____ Supplied data

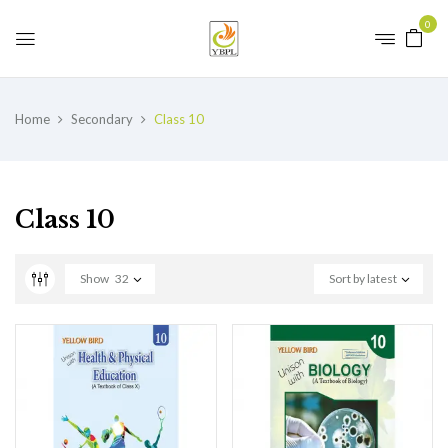
0
Home
Secondary
Class 10
Class 10
Show
32
Sort by latest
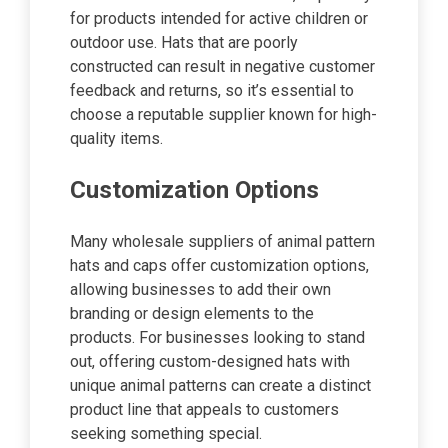
for products intended for active children or
outdoor use. Hats that are poorly
constructed can result in negative customer
feedback and returns, so it’s essential to
choose a reputable supplier known for high-
quality items.
Customization Options
Many wholesale suppliers of animal pattern
hats and caps offer customization options,
allowing businesses to add their own
branding or design elements to the
products. For businesses looking to stand
out, offering custom-designed hats with
unique animal patterns can create a distinct
product line that appeals to customers
seeking something special.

________

## Problem
Your answer should hold the line with "constructed can result in negative customer" and each line after it to the end of the data, retyped exactly. Include no other lines.

## Answer for this exercise
constructed can result in negative customer
feedback and returns, so it’s essential to
choose a reputable supplier known for high-
quality items.
Customization Options
Many wholesale suppliers of animal pattern
hats and caps offer customization options,
allowing businesses to add their own
branding or design elements to the
products. For businesses looking to stand
out, offering custom-designed hats with
unique animal patterns can create a distinct
product line that appeals to customers
seeking something special.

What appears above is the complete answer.